プレゼントを受け取らない、同年代の港区おじさんとは付き合わない。そんなタブーを犯した有希が助けを求めた相手とは。

苦しみと悲しみ。思い出したくない記憶。


18:00

今日中に仕上げなければいけないはずの書類が、デスクに山積みになっているのを眺めながら、有希はキーボードに立てかけた1枚のトランプのカードに目線を移した。

浩介からのプロポーズとともに受け取ったカードだったが、有希はあれから1ヶ月近く浩介と連絡を取っていなかった。

長らく頭の中から抜け落ちていた「結婚」という二文字を突きつけられ、正直戸惑っていた。そんなとき、有希はある別の男のことを思い出していた。啓一という男だった。

―啓一、会いたい。

立ちくらみのようなめまいに襲われ、トイレに移動すると有希はひどく青ざめていた。



有希には学生時代ずっと付き合っていた恋人・啓一がいた。

将来を約束し、一緒に就職活動を乗り越えようと頑張ってきた2人を引き裂いたのが、リーマン・ショックだった。

有希はなんとか内定にこぎつけたものの、啓一は内定取り消しを受け、実家の家業を継ぐこととなった。

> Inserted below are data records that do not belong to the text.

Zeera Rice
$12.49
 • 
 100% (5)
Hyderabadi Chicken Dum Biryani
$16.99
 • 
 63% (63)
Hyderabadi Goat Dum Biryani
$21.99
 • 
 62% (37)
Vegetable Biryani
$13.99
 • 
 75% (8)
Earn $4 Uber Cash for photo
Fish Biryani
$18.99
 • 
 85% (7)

もともと関西では誰もが聞いたことのある大企業の跡取り息子だった啓一だが、有希との将来を考え、親の反対を押し切り、東京での就職を希望していた。啓一の親からすれば2人を引き離す絶好のチャンスが訪れることとなったのだ。

結局「コネ入社」と言われ、社員から冷たい目線で見られた啓一と、大型案件を成功させ活躍を遂げる有希との間には、大きな溝ができ、いつしか物理的だけでなく心理的な距離が生まれていた。

あれは、啓一の25歳の誕生日。

有希は仕事が終わると最終の新幹線に乗り込み、新大阪駅を目指した。こっそりサプライズをしようと合鍵でマンションの部屋を開くと、玄関には見知らぬサンダルが置かれていた。

「ハッピーバースデー啓一!おめでとう~!」

奥の部屋には、いつも有希が座っているはずのソファに知らない女性が座り、啓一と誕生日ケーキを囲んでいた。その光景を見た後、有希はどうやって自分の家にたどり着いたのか覚えていない。焦った啓一の声が自分を追いかけてきたのだけを覚えている。

有希は、次の日も変わらず出社し、3度の食事をし、睡眠を取った。

何も変わらない1日だったが、あの日を境に有希の中からは、一切の感情が消えてしまった。